In 1985, Julie Gold, an aspiring American songwriter, was working as a secretary for HBO while writing songs in her spare time. A friend introduced one of her songs to Nanci Griffith, who recorded it for her 1987 album, Lone Star State of Mind. Three years later, Bette Midler covered the song, which promoted it to a major hit. The song in question was “From a Distance.”
While Gold stated in an interview that she believes in a immanent God (i.e. a God who is intimately involved in her creation), the song became something of an anthem for those who believe that God has no close involvement in his world. At one point, the song reads,
God is watching us, God is watching us,
God is watching us, from a distance.
The opening chapters of Zechariah encourage us that God watches his people, not from a distance, but close up. He does not watch them dispassionately, hoping that they will figure things out themselves, but actively involves himself in their lives. This is the encouragement we see in the opening three visions.
We saw yesterday that God’s call to his people was to return to him. He encouraged them that, as they returned to him, he would return to them (1:1–6). He then gave Zechariah three visions to show what he would do for his people as they returned to him.
First, in the vision of the horsemen (1:7–17), Yahweh promised that, if his people would return to him, he would comfort them. As Zechariah watched a horseman patrolling the earth, he heard an angel asking, “O LORD of hosts, how long will you have no mercy on Jerusalem and the cities of Judah, against which you have been angry these seventy years?” (1:12). Despite God’s promise that he would show favour to his people after seventy years (Jeremiah 25:8–14; 29:10–11), it seemed as if he was still angry with them.
As the angel asked the question, “the LORD answered gracious and comforting words to the angel” (1:13). He affirmed that he was angry at the Gentile nations that had overextended their hand in punishing his people but then promised that he would ensure that his temple would be rebuilt and worship reimplemented.

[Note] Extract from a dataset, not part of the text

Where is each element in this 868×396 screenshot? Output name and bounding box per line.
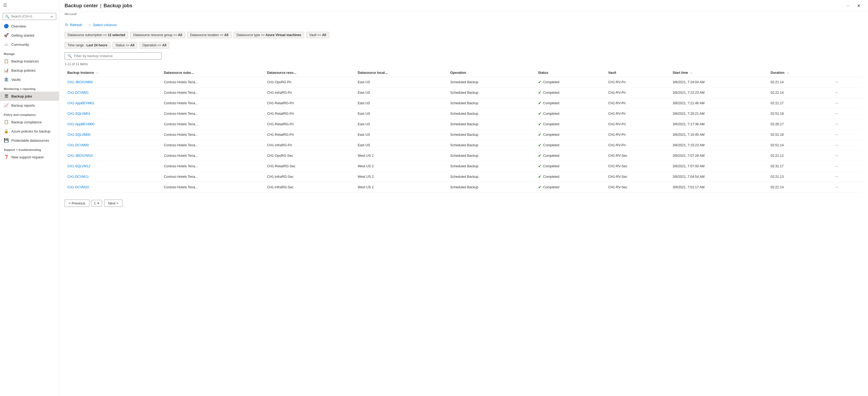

Second, in the vision of the horns and the craftsmen (1:18–21), Yahweh promised that, if his people would return to him, he would vindicate them. Zechariah saw four horns, representing those who had scattered God’s people, but also four craftsmen, who were appointed to “cast down the horns of the nations who lifted their horns against the land of Judah to scatter it.” The nations that had terrified Judah would be thrown down by God’s judgement. As he had long ago promised, he would bless those who blessed his people and curse those who cursed them. He would vindicate Judah as his own covenant people.
Third, in the vision of the man with the measuring line (2:1–13), Yahweh promised that, if his people would return to him, he would restore them. Again promising that he would judge the nations that had overextended their hand, he continued, “The LORD will inherit Judah as his portion in the holy land, and will again choose Jerusalem.” Though only a small remnant had returned to Jerusalem from exile, God would one day restore the city to a place greatly honoured and blessed.
We could spend a lot of time pulling apart these visions and explaining each one’s context and fulfilment. Instead, I want us to consider the overriding promise that God is not uninvolved with his people. He is intimately concerned with the welfare of his people and is always willing to show favour to those who return to him. His people are the apple of his eye (2:8). He loves them. He cares for them. He is intimately involved in their lives.
As you meditate on these chapters this morning, thank God that he is not an uninvolved God who watches his people from a distance but that, in his kindness (and primarily in Christ) he steps into his people’s lives to comfort, vindicate, and restore them as they return to him.